Он ударил по тормозам, съезжая на обочину. Опустил голову на руки, вжимаясь в рулевое колесо.
– Перитонит. Если бы мы обратились раньше, ее можно было бы спасти. Если бы я не ушел. Если бы не придумал себе какую-то там любовь.
Глава 32
Я повторяла про себя его слова, проговаривала по слогам, снова и снова, будто это могло хоть что-то прояснить. Но страшное признание Романа стучало в висках, раздирая внутренности на части.
Какой реакции он ждал от меня? Укора? Презрения? Серьезно думал, что после этого я изменю свое к нему отношение?

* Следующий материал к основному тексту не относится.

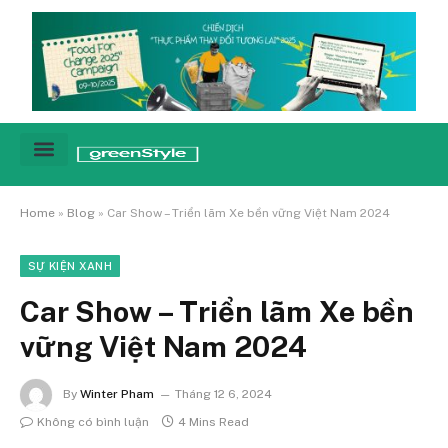
Cảnh báo
Tin tức & Xu hướng
Sống xanh hằng ngày
Chiến dịch – Sự kiện
Câu chuyện
Green network
Home
»
Blog
»
Car Show – Triển lãm Xe bền vững Việt Nam 2024
SỰ KIỆN XANH
Car Show – Triển lãm Xe bền
vững Việt Nam 2024
By
Winter Pham
Tháng 12 6, 2024
Không có bình luận
4 Mins Read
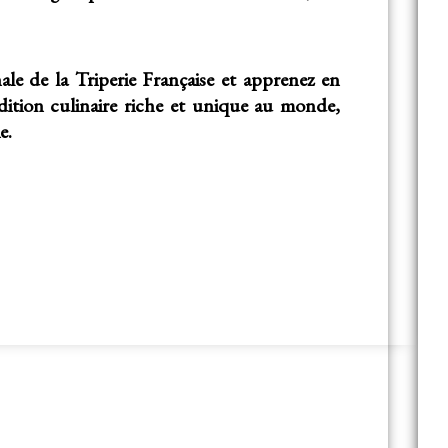
le de la Triperie Française et apprenez en
dition culinaire riche et unique au monde,
e.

Я не знала, какие слова оказались бы уместными. Убеждать, что тогда произошел несчастный случай и Рома не виноват, вряд ли имело смысл. Он годами взращивал в себе эту уверенность, позволяя ей укорениться и прорасти. И вряд ли сказанной мной могло что-то в момент изменить.
– Ром, – я дотронулась до его плеча. – А зачем мы едем к твоей матери? Для чего нужна эта встреча?
Мужчина повернул голову, всматриваясь в мое лицо и будто пытаясь прочесть там что-то такое, что я не произнесла вслух.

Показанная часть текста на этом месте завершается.